Is King Lear crazy? Stupid? Suffering from dementia? Every production of King Lear must, to a certain extent, explain the guy – why does he act this way? Well, I have this crazy alternative theory for Lear’s motivation.
We know from others that he’s always been arbitrary, rash, and willful. We know that despite his age – he’s at least 80 (he says he’s “Fourscore and upward, not an hour more or less” 4.7.70) – he’s still a physically powerful man: one of the last things he does is, apparently bare-handed, kill a fully armed soldier. And, we know that Cordelia is his favorite child. I get the sense that he’s a true warrior king in a time of relative stability and peace.

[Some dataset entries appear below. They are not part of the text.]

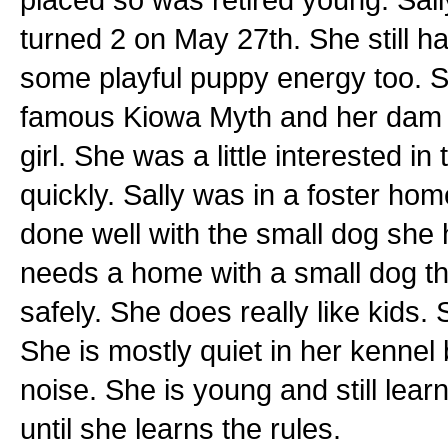
turned 2 on May 27th. She still ha
some playful puppy energy too. Sa
famous Kiowa Myth and her dam 
girl. She was a little interested in
quickly. Sally was in a foster hom
done well with the small dog she 
needs a home with a small dog tha
safely. She does really like kids. S
She is mostly quiet in her kenne
noise. She is young and still lea
until she learns the rules.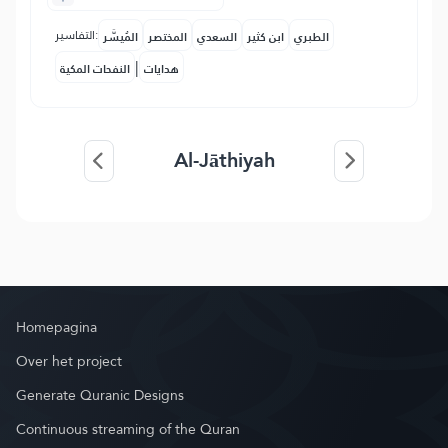
التفاسير:
المُيسَّر
المختصر
السعدي
ابن كثير
الطبري
|
النفحات المكية
هدايات
Al-Jāthiyah
Homepagina
Over het project
Generate Quranic Designs
Continuous streaming of the Quran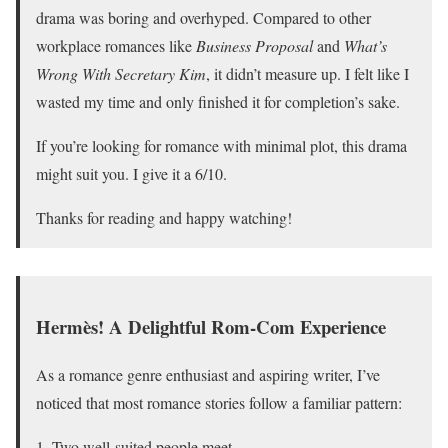
drama was boring and overhyped. Compared to other
workplace romances like
Business Proposal
and
What’s
Wrong With Secretary Kim
, it didn’t measure up. I felt like I
wasted my time and only finished it for completion’s sake.
If you’re looking for romance with minimal plot, this drama
might suit you. I give it a 6/10.
Thanks for reading and happy watching!
Hermès! A Delightful Rom-Com Experience
As a romance genre enthusiast and aspiring writer, I’ve
noticed that most romance stories follow a familiar pattern:
Two well-suited people meet.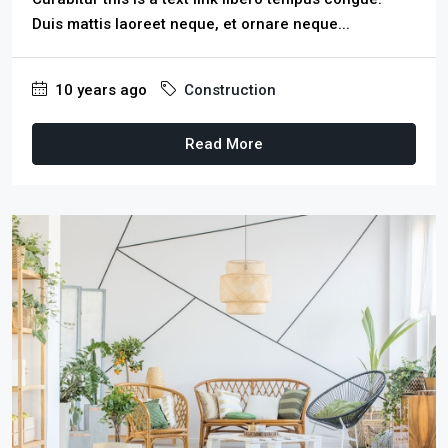
Duis mattis laoreet neque, et ornare neque...
10 years ago
Construction
Read More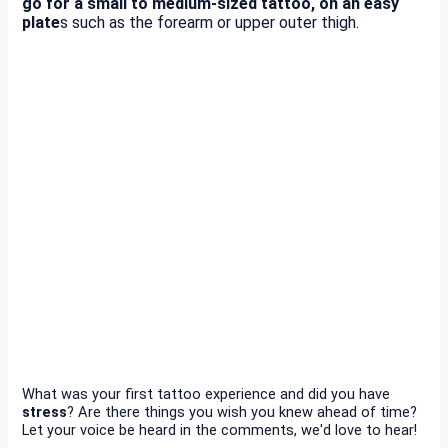
go for a small to medium-sized tattoo, on an easy
plate
s such as the forearm or upper outer thigh.
What was your first tattoo experience and did you have
stress
? Are there things you wish you knew ahead of time?
Let your voice be heard in the comments, we'd love to hear!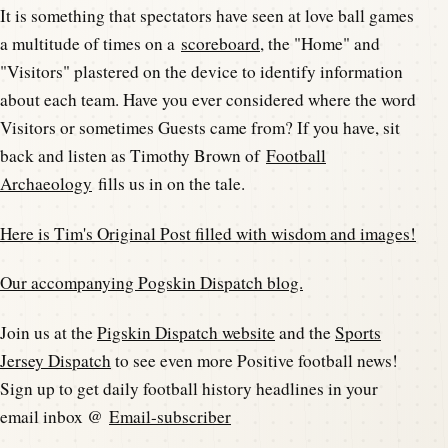
It is something that spectators have seen at love ball games
a multitude of times on a
scoreboard
, the "Home" and
"Visitors" plastered on the device to identify information
about each team. Have you ever considered where the word
Visitors or sometimes Guests came from? If you have, sit
back and listen as Timothy Brown of
Football
Archaeology
fills us in on the tale.
Here is Tim's Original Post filled with wisdom and images!
Our accompanying Pogskin Dispatch blog.
Join us at the
Pigskin Dispatch website
and the
Sports
Jersey Dispatch
to see even more Positive football news!
Sign up to get daily football history headlines in your
email inbox @
Email-subscriber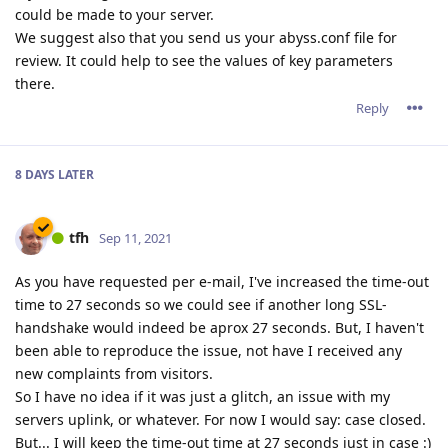
could be made to your server.
We suggest also that you send us your abyss.conf file for
review. It could help to see the values of key parameters
there.
Reply
8 DAYS
LATER
tfh
Sep 11, 2021
As you have requested per e-mail, I've increased the time-out
time to 27 seconds so we could see if another long SSL-
handshake would indeed be aprox 27 seconds. But, I haven't
been able to reproduce the issue, not have I received any
new complaints from visitors.
So I have no idea if it was just a glitch, an issue with my
servers uplink, or whatever. For now I would say: case closed.
But... I will keep the time-out time at 27 seconds just in case :)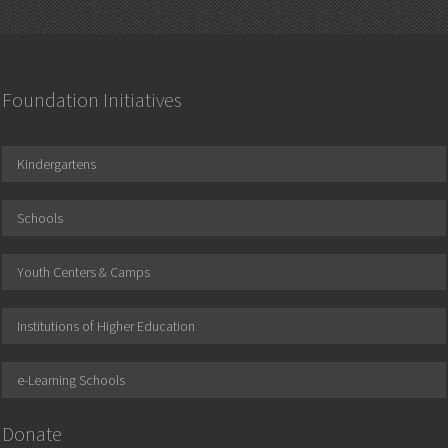
Foundation Initiatives
Kindergartens
Schools
Youth Centers & Camps
Institutions of Higher Education
e-Learning Schools
Donate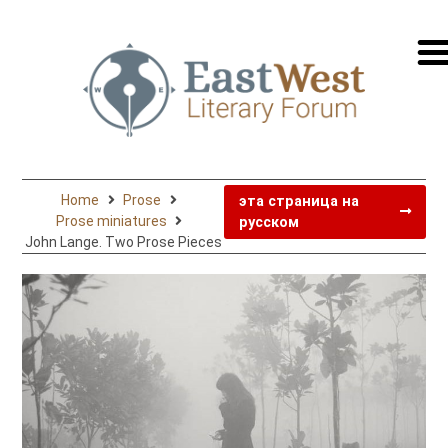
перей
на
русск
Home
Prose
эта страница на
Prose miniatures
русском
John Lange. Two Prose Pieces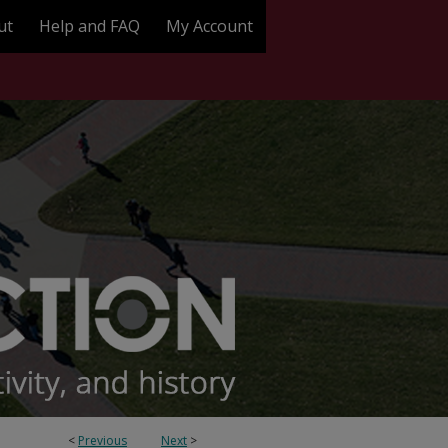
ut
Help and FAQ
My Account
<
Previous
Next
>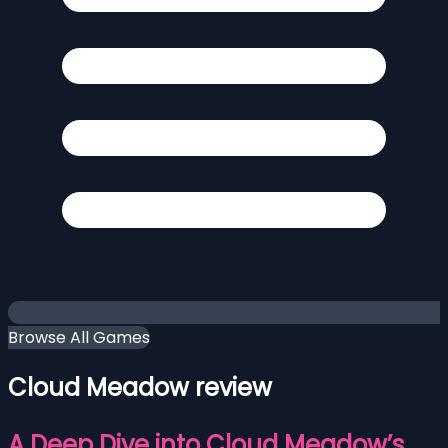
Browse All Games
Cloud Meadow review
A Deep Dive into Cloud Meadow’s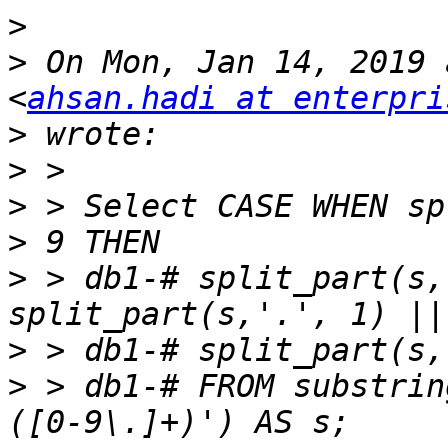
>
>
 On Mon, Jan 14, 2019 
<
ahsan.hadi at enterpri
>
>
>
 > Select CASE WHEN sp
>
 > db1-# split_part(s,
>
>
 > db1-# FROM substrin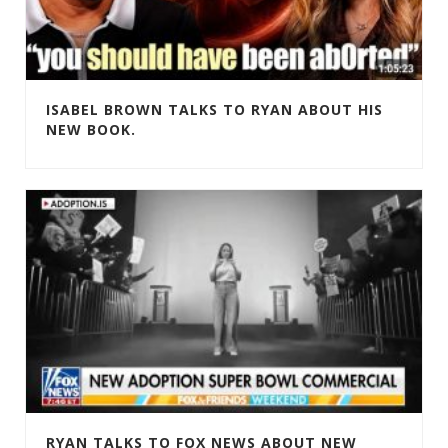
ISABEL BROWN TALKS TO RYAN ABOUT HIS
NEW BOOK.
RYAN TALKS TO FOX NEWS ABOUT NEW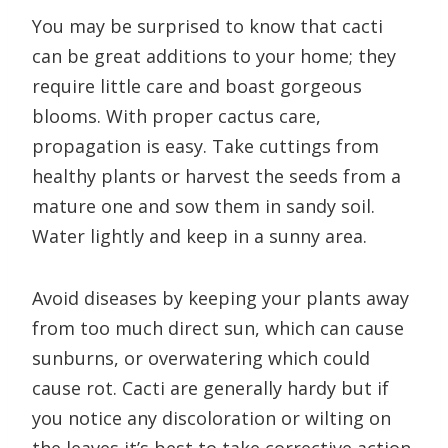
You may be surprised to know that cacti
can be great additions to your home; they
require little care and boast gorgeous
blooms. With proper cactus care,
propagation is easy. Take cuttings from
healthy plants or harvest the seeds from a
mature one and sow them in sandy soil.
Water lightly and keep in a sunny area.
Avoid diseases by keeping your plants away
from too much direct sun, which can cause
sunburns, or overwatering which could
cause rot. Cacti are generally hardy but if
you notice any discoloration or wilting on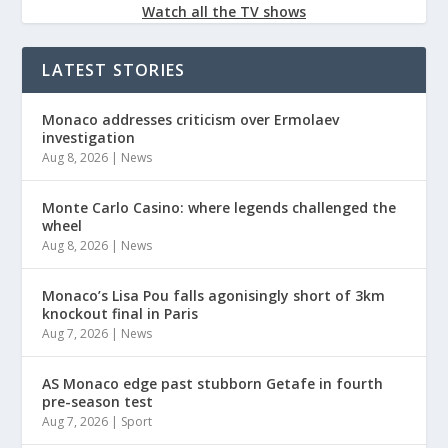
Watch all the TV shows
LATEST STORIES
Monaco addresses criticism over Ermolaev
investigation
Aug 8, 2026
|
News
Monte Carlo Casino: where legends challenged the
wheel
Aug 8, 2026
|
News
Monaco’s Lisa Pou falls agonisingly short of 3km
knockout final in Paris
Aug 7, 2026
|
News
AS Monaco edge past stubborn Getafe in fourth
pre-season test
Aug 7, 2026
|
Sport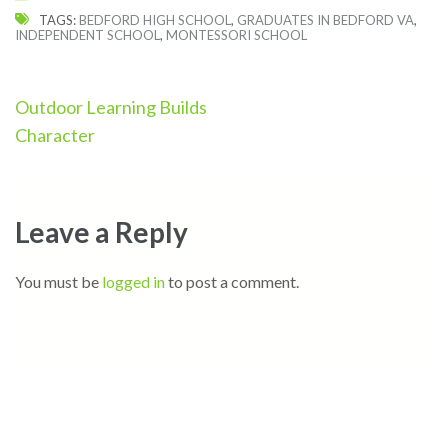
TAGS:
BEDFORD HIGH SCHOOL
,
GRADUATES IN BEDFORD VA
,
INDEPENDENT SCHOOL
,
MONTESSORI SCHOOL
Post
Outdoor Learning Builds
navigation
Character
Leave a Reply
You must be
logged in
to post a comment.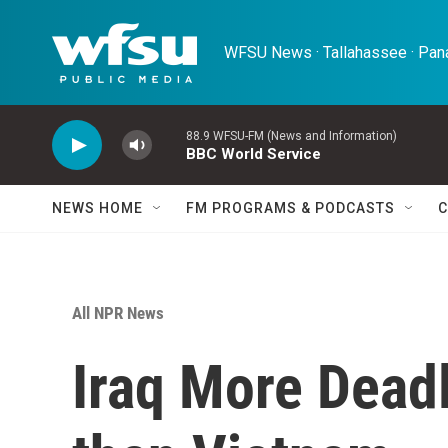
Skip to main content
WFSU News · Tallahassee · Pana
88.9 WFSU-FM (News and Information)
BBC World Service
NEWS HOME
FM PROGRAMS & PODCASTS
C
All NPR News
Iraq More Deadl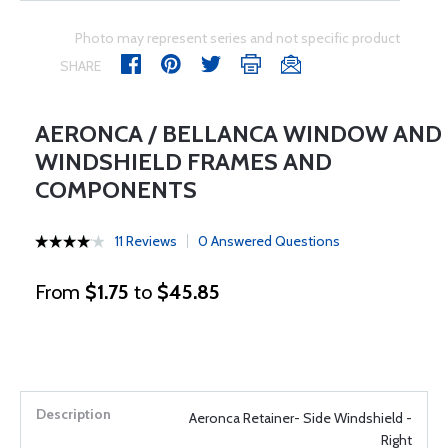
Photo may represent series and not specific product
SHARE
AERONCA / BELLANCA WINDOW AND
WINDSHIELD FRAMES AND
COMPONENTS
11 Reviews
0 Answered Questions
From
$1.75
to
$45.85
Aeronca Retainer- Side Windshield -
Right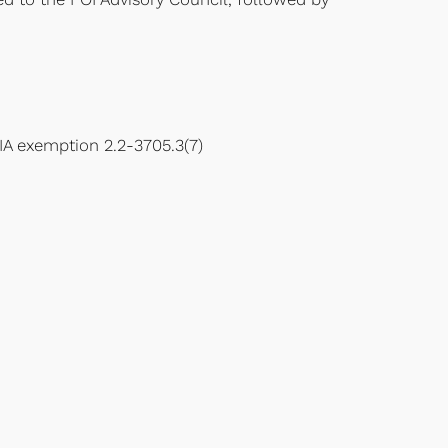
IA exemption 2.2-3705.3(7)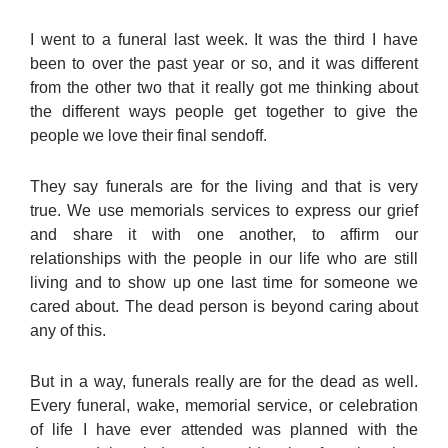
I went to a funeral last week. It was the third I have
been to over the past year or so, and it was different
from the other two that it really got me thinking about
the different ways people get together to give the
people we love their final sendoff.
They say funerals are for the living and that is very
true. We use memorials services to express our grief
and share it with one another, to affirm our
relationships with the people in our life who are still
living and to show up one last time for someone we
cared about. The dead person is beyond caring about
any of this.
But in a way, funerals really are for the dead as well.
Every funeral, wake, memorial service, or celebration
of life I have ever attended was planned with the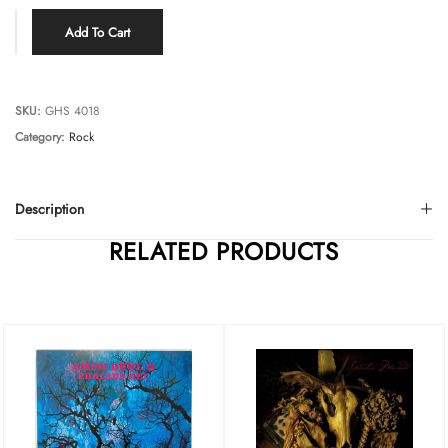
Add To Cart
SKU:
GHS 4018
Category:
Rock
Description
RELATED PRODUCTS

I propose that Lear, bored and nostalgic, divides his kingdom knowing full well that it’s going to end in Regan and Goneril revolting. His hope is that the best third (probably the geographical center) goes to Cordelia, who, with Burgundy’s forces and Lear and his 100 elite knights at her side, will fight back and reunite the land by force of arms. So, Lear gets to re-live his glory days and prove himself again a great warrior king, the two children he dislikes are punished and vanquished, and his favorite is placed on the throne indebted to him.
But it all goes wrong from the outset due to his own impetuousness, and Lear is forced to rely on the one thing he failed to build: bonds of love. Yet, the love he has built is very nearly enough.